• **EXERCISE GOAL**
Pictures are not part of the copy. Set down exactly the lines from the one containing "Phénomène disco" through the last line of the material below.

• **DATA EXTRACT**
-- Opening Marker --
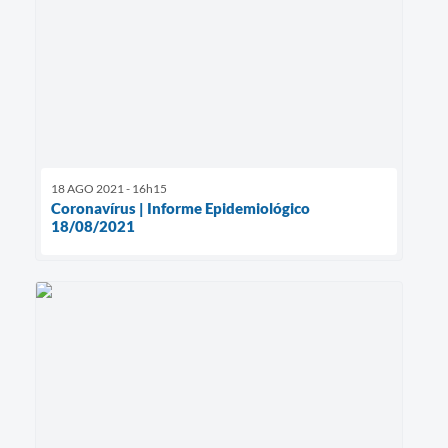
18 AGO 2021 - 16h15
Coronavírus | Informe Epidemiológico
18/08/2021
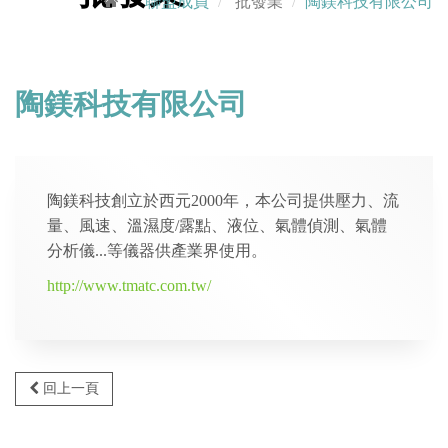
聯盟成員
批發業
陶鎂科技有限公司
陶鎂科技有限公司
陶鎂科技創立於西元2000年，本公司提供壓力、流
量、風速、溫濕度/露點、液位、氣體偵測、氣體
分析儀...等儀器供產業界使用。
http://www.tmatc.com.tw/
回上一頁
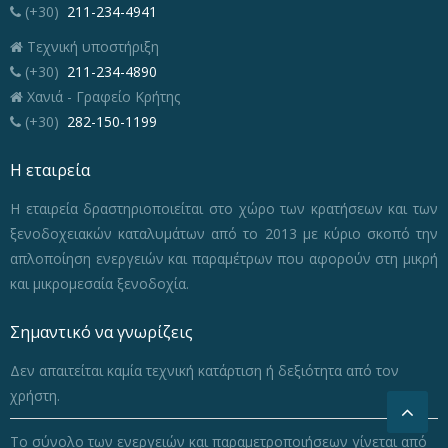
(+30)
211-234-4941
Τεχνική υποστήριξη
(+30)
211-234-4890
Χανιά - Γραφείο Κρήτης
(+30)
282-150-1199
Η εταιρεία
Η εταιρεία δραστηριοποιείται στο χώρο των κρατήσεων και των
ξενοδοχειακών καταλυμάτων από το 2013 με κύριο σκοπό την
απλοποίηση ενεργειών και παραμέτρων που αφορούν στη μικρή
και μικρομεσαία ξενοδοχία.
Σημαντικό να γνωρίζεις
Δεν απαιτείται καμία τεχνική κατάρτιση ή δεξιότητα από τον
χρήστη.
Το σύνολο των ενεργειών και παραμετροποιήσεων γίνεται από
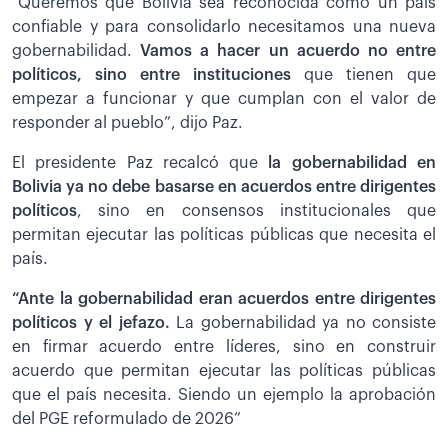
“Queremos que Bolivia sea reconocida como un país
confiable y para consolidarlo necesitamos una nueva
gobernabilidad.
Vamos a hacer un acuerdo no entre
políticos, sino entre instituciones
que tienen que
empezar a funcionar y que cumplan con el valor de
responder al pueblo”, dijo Paz.
El presidente Paz recalcó que
la gobernabilidad en
Bolivia ya no debe basarse en acuerdos entre dirigentes
políticos
, sino en consensos institucionales que
permitan ejecutar las políticas públicas que necesita el
país.
“Ante la gobernabilidad eran acuerdos entre dirigentes
políticos y el jefazo.
La gobernabilidad ya no consiste
en firmar acuerdo entre líderes, sino en construir
acuerdo que permitan ejecutar las políticas públicas
que el país necesita. Siendo un ejemplo la aprobación
del PGE reformulado de 2026”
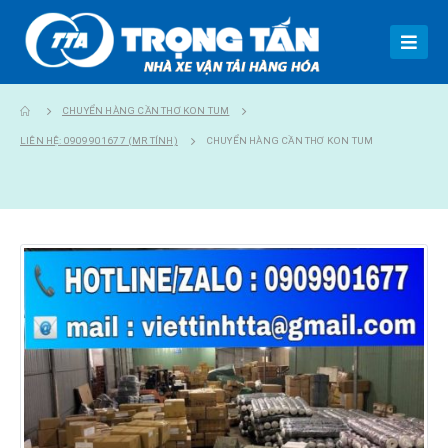
CHUYỂN HÀNG CẦN THƠ KON TUM
LIÊN HỆ: 0909901677 (MR TÍNH)
CHUYỂN HÀNG CẦN THƠ KON TUM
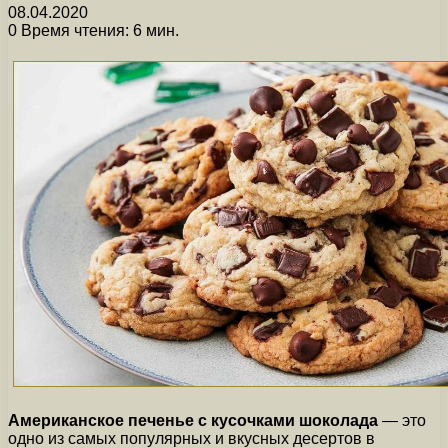
08.04.2020
0
Время чтения: 6 мин.
Американское печенье с кусочками шоколада
— это
одно из самых популярных и вкусных десертов в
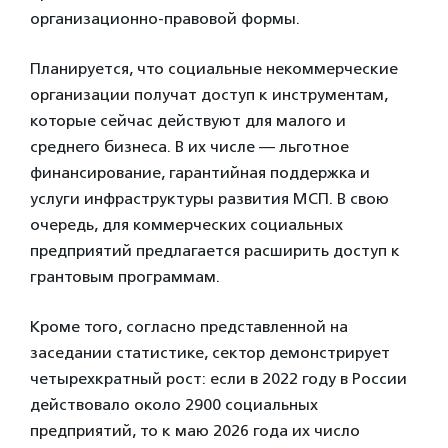
организационно-правовой формы.
Планируется, что социальные некоммерческие
организации получат доступ к инструментам,
которые сейчас действуют для малого и
среднего бизнеса. В их числе — льготное
финансирование, гарантийная поддержка и
услуги инфраструктуры развития МСП. В свою
очередь, для коммерческих социальных
предприятий предлагается расширить доступ к
грантовым программам.
Кроме того, согласно представленной на
заседании статистике, сектор демонстрирует
четырехкратный рост: если в 2022 году в России
действовало около 2900 социальных
предприятий, то к маю 2026 года их число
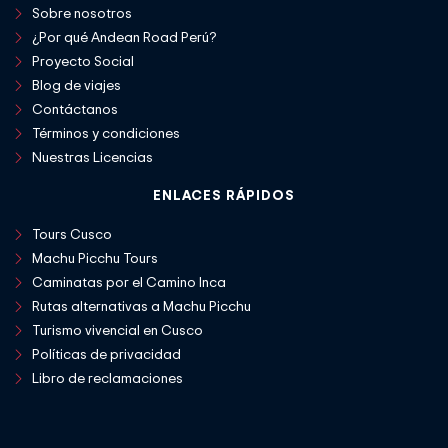
Sobre nosotros
¿Por qué Andean Road Perú?
Proyecto Social
Blog de viajes
Contáctanos
Términos y condiciones
Nuestras Licencias
ENLACES RÁPIDOS
Tours Cusco
Machu Picchu Tours
Caminatas por el Camino Inca
Rutas alternativas a Machu Picchu
Turismo vivencial en Cusco
Políticas de privacidad
Libro de reclamaciones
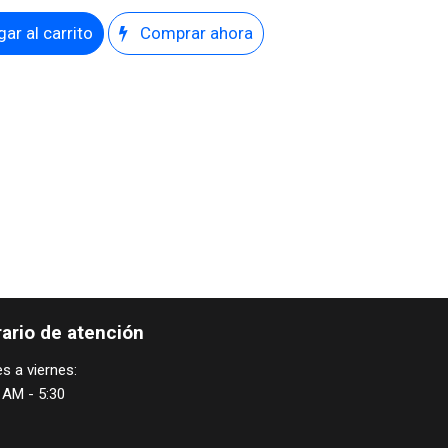
ar al carrito
Comprar ahora
ario de atención
s a viernes:
 AM - 5:30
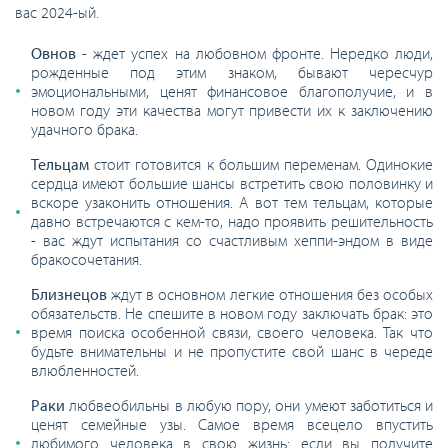
вас 2024-ый.
Овнов
- ждет успех на любовном фронте. Нередко люди,
рожденные под этим знаком, бывают чересчур
эмоциональными, ценят финансовое благополучие, и в
новом году эти качества могут привести их к заключению
удачного брака.
Тельцам
стоит готовится к большим переменам. Одинокие
сердца имеют большие шансы встретить свою половинку и
вскоре узаконить отношения. А вот тем тельцам, которые
давно встречаются с кем-то, надо проявить решительность
- вас ждут испытания со счастливым хеппи-эндом в виде
бракосочетания.
Близнецов
ждут в основном легкие отношения без особых
обязательств. Не спешите в новом году заключать брак: это
время поиска особенной связи, своего человека. Так что
будьте внимательны и не пропустите свой шанс в череде
влюбленностей.
Раки
любвеобильны в любую пору, они умеют заботиться и
ценят семейные узы. Самое время всецело впустить
любимого человека в свою жизнь: если вы получите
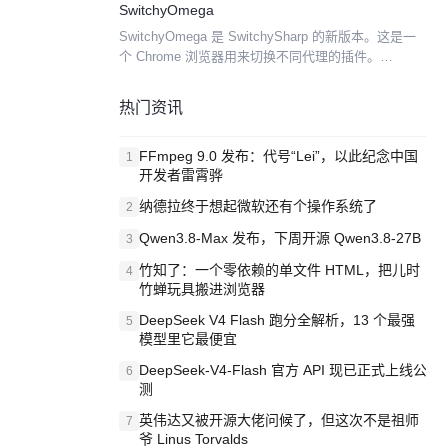
SwitchyOmega
SwitchyOmega 是 SwitchySharp 的新版本。这是一
个 Chrome 浏览器用来切换不同代理的插件。
SwitchyOmega 初次安装时会检查是否存在
SwitchySharp ...
热门资讯
FFmpeg 9.0 发布：代号“Lei”，以此纪念中国
1
开发者雷霄骅
纳德拉终于想起微软还有个操作系统了
2
Qwen3.8-Max 发布，下周开源 Qwen3.8-27B
3
竹知了：一个零依赖的单文件 HTML，把儿时
4
竹蝉玩具搬进浏览器
DeepSeek V4 Flash 跑分全解析，13 个最强
5
模型里它最便宜
DeepSeek-V4-Flash 官方 API 现已正式上线公
6
测
英伟达又被开源大佬问候了，但这次不是祖师
7
爷 Linus Torvalds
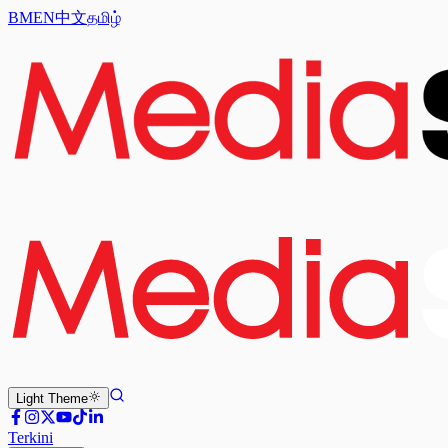
BM
EN
中文
தமிழ்
Light
Theme
Terkini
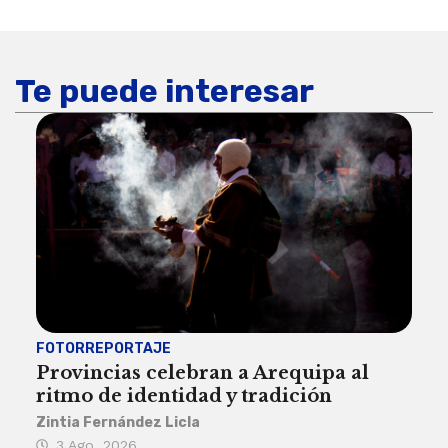
Te puede interesar
FOTORREPORTAJE
FOT
Provincias celebran a Arequipa al
Civ
ritmo de identidad y tradición
des
Zintia Fernández Licla
Zint
3 Ago, 2026
27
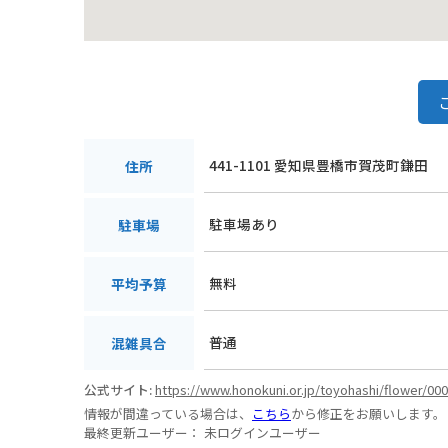
441-1101 愛知県豊橋市賀茂町鎌田
住所
駐車場あり
駐車場
無料
平均予算
普通
混雑具合
公式サイト:
https://www.honokuni.or.jp/toyohashi/flower/00
情報が間違っている場合は、
こちら
から修正をお願いします。
最終更新ユーザー：
未ログインユーザー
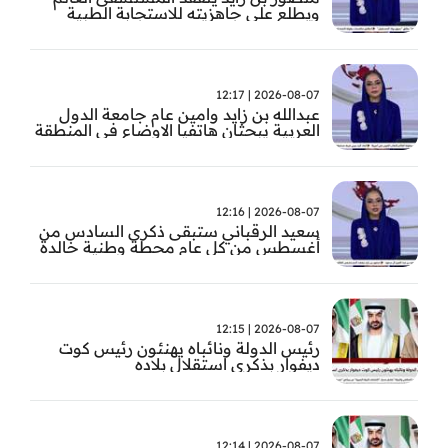
ويطلع على جاهزيته للاستجابة الطبية
الطارئة
2026-08-07 | 12:17
عبدالله بن زايد وامين عام جامعة الدول
العربية يبحثان هاتفيا الاوضاع في المنطقة
2026-08-07 | 12:16
سعيد الرقباني ستبقى ذكرى السادس من
أغسطس من كل عام محطة وطنية خالدة
في تاريخ الإمارات نستحضر فيها بفخر رؤية
الوالد المؤسس
2026-08-07 | 12:15
رئيس الدولة ونائباه يهنئون رئيس كوت
ديفوار بذكرى استقلال بلاده
2026-08-07 | 12:14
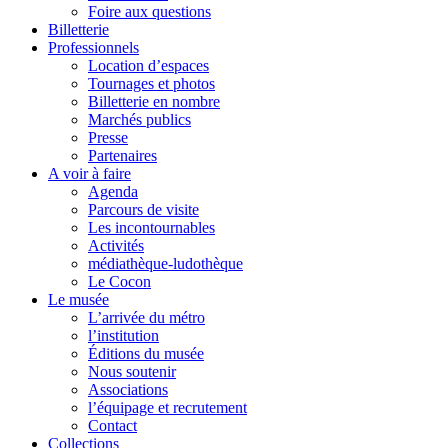
Foire aux questions
Billetterie
Professionnels
Location d’espaces
Tournages et photos
Billetterie en nombre
Marchés publics
Presse
Partenaires
A voir à faire
Agenda
Parcours de visite
Les incontournables
Activités
médiathèque-ludothèque
Le Cocon
Le musée
L’arrivée du métro
l’institution
Éditions du musée
Nous soutenir
Associations
l’équipage et recrutement
Contact
Collections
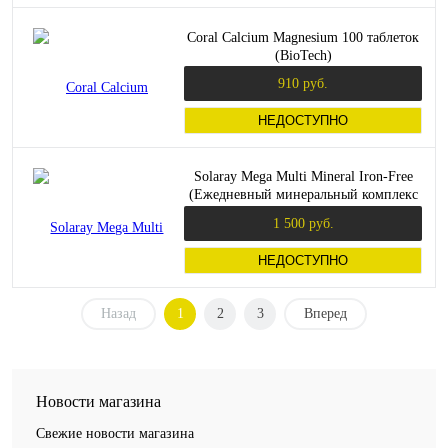
Coral Calcium Magnesium 100 таблеток
(BioTech)
910 руб.
НЕДОСТУПНО
Solaray Mega Multi Mineral Iron-Free
(Ежедневный минеральный комплекс
без железа) 100 капсул
1 500 руб.
НЕДОСТУПНО
Назад
1
2
3
Вперед
Новости магазина
Свежие новости магазина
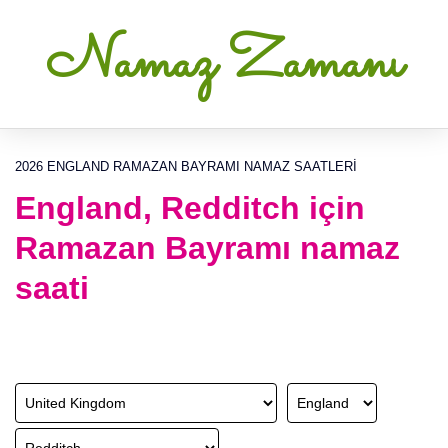
Namaz Zamanı
2026 ENGLAND RAMAZAN BAYRAMI NAMAZ SAATLERI
England, Redditch için
Ramazan Bayramı namaz
saati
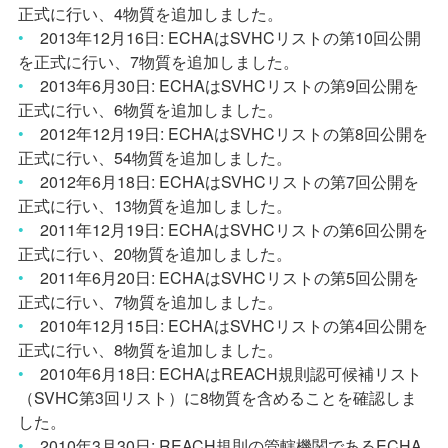
正式に行い、
4
物質を追加しました。
•
2013
年
12
月
16
日
: ECHA
は
SVHC
リストの第
10
回公開
を正式に行い、
7
物質を追加しました。
•
2013
年
6
月
30
日
: ECHA
は
SVHC
リストの第
9
回公開を
正式に行い、
6
物質を追加しました。
•
2012
年
12
月
19
日
: ECHA
は
SVHC
リストの第
8
回公開を
正式に行い、
54
物質を追加しました。
•
2012
年
6
月
18
日
: ECHA
は
SVHC
リストの第
7
回公開を
正式に行い、
13
物質を追加しました。
•
2011
年
12
月
19
日
: ECHA
は
SVHC
リストの第
6
回公開を
正式に行い、
20
物質を追加しました。
•
2011
年
6
月
20
日
: ECHA
は
SVHC
リストの第
5
回公開を
正式に行い、
7
物質を追加しました。
•
2010
年
12
月
15
日
: ECHA
は
SVHC
リストの第
4
回公開を
正式に行い、
8
物質を追加しました。
•
2010
年
6
月
18
日
: ECHA
は
REACH
規則認可候補リスト
（
SVHC
第
3
回リスト）に
8
物質を含めることを確認しま
した。
•
2010
年
3
月
30
日
: REACH
規則の管轄機関である
ECHA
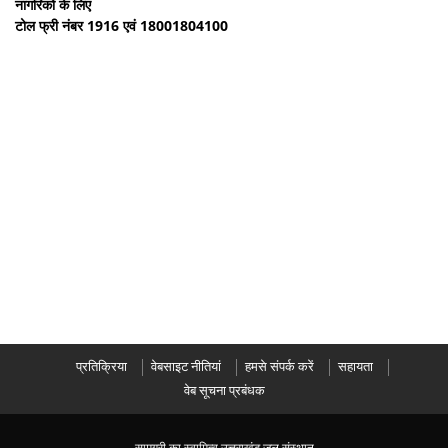
नागरिकों के लिए
टोल फ्री नंबर 1916 एवं 18001804100
प्रतिक्रिया
वेबसाइट नीतियां
हमसे संपर्क करें
सहायता
वेब सूचना प्रबंधक
सामग्री का स्वामित्व उत्तराखंड जल संस्थान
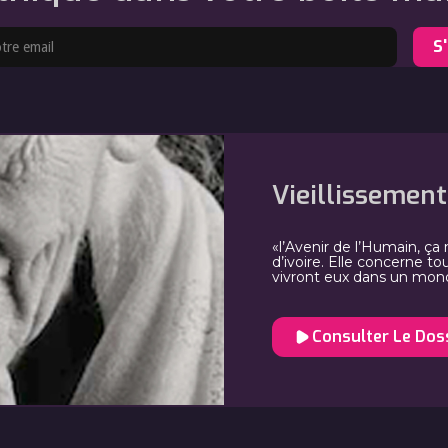
Vieillissement 
«l’Avenir de l’Humain, ç
d’ivoire. Elle concerne to
vivront eux dans un monde
Consulter Le Dos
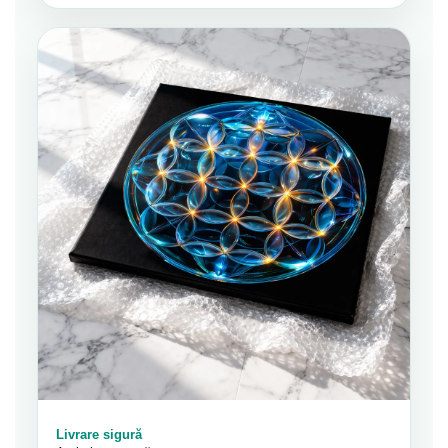
Livrare sigură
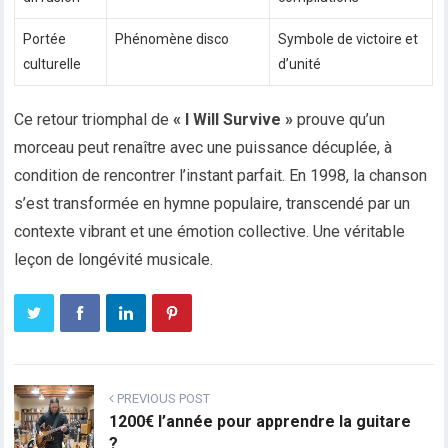
Portée
Phénomène disco
Symbole de victoire et
culturelle
d’unité
Ce retour triomphal de
« I Will Survive »
prouve qu’un
morceau peut renaître avec une puissance décuplée, à
condition de rencontrer l’instant parfait. En 1998, la chanson
s’est transformée en hymne populaire, transcendé par un
contexte vibrant et une émotion collective. Une véritable
leçon de longévité musicale.
PREVIOUS POST
1200€ l’année pour apprendre la guitare
?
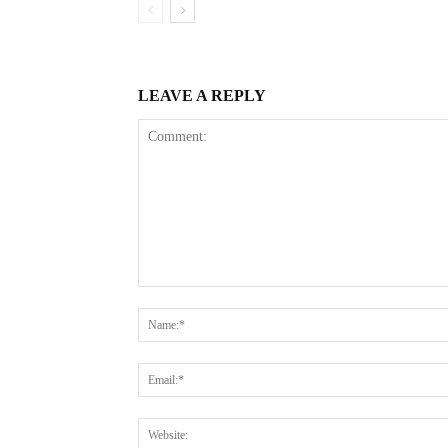
LEAVE A REPLY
-- Closing Marker --
• **EXERCISE SOLUTION**
Phénomène disco
Symbole de victoire et
culturelle
d’unité
Ce retour triomphal de
« I Will Survive »
prouve qu’un
morceau peut renaître avec une puissance décuplée, à
condition de rencontrer l’instant parfait. En 1998, la chanson
s’est transformée en hymne populaire, transcendé par un
contexte vibrant et une émotion collective. Une véritable
leçon de longévité musicale.
PREVIOUS POST
1200€ l’année pour apprendre la guitare
?
LEAVE A REPLY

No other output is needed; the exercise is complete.